▶ Extracted page text data:
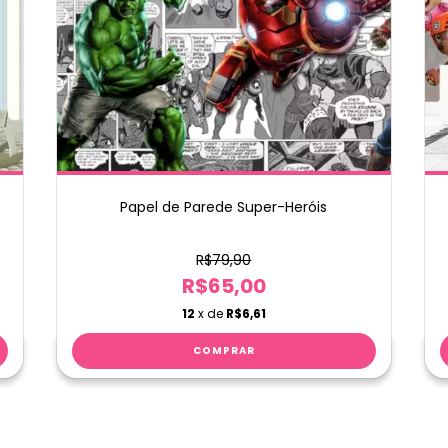
Papel de Parede Super-Heróis
R$79,90
R$65,00
12
x de
R$6,61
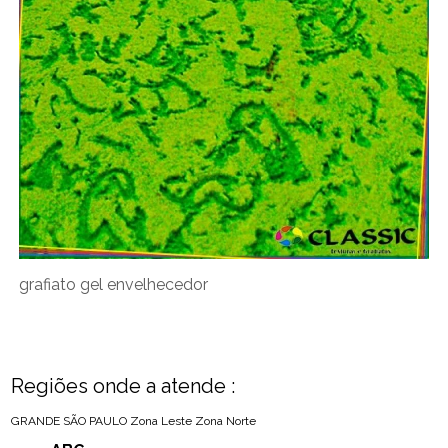
grafiato gel envelhecedor
Regiões onde a atende :
GRANDE SÃO PAULO
Zona Leste
Zona Norte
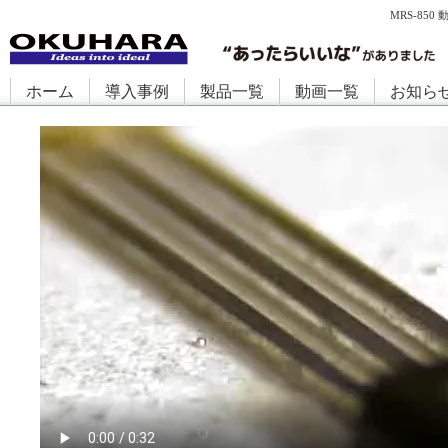
MRS-85
ホーム
導入事例
製品一覧
動画一覧
お知ら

▶ INSTRUCTIONS FOR THE TASK: Copy the entries exactly. No pictures.

▶ WORKED SOLUTION:
Papel de Parede Super-Heróis
R$79,90
R$65,00
12
x de
R$6,61
grafiato gel envelhecedor
Regiões onde a atende :
GRANDE SÃO PAULO
Zona Leste
Zona Norte
MRS-85
ホーム
導入事例
製品一覧
動画一覧
お知ら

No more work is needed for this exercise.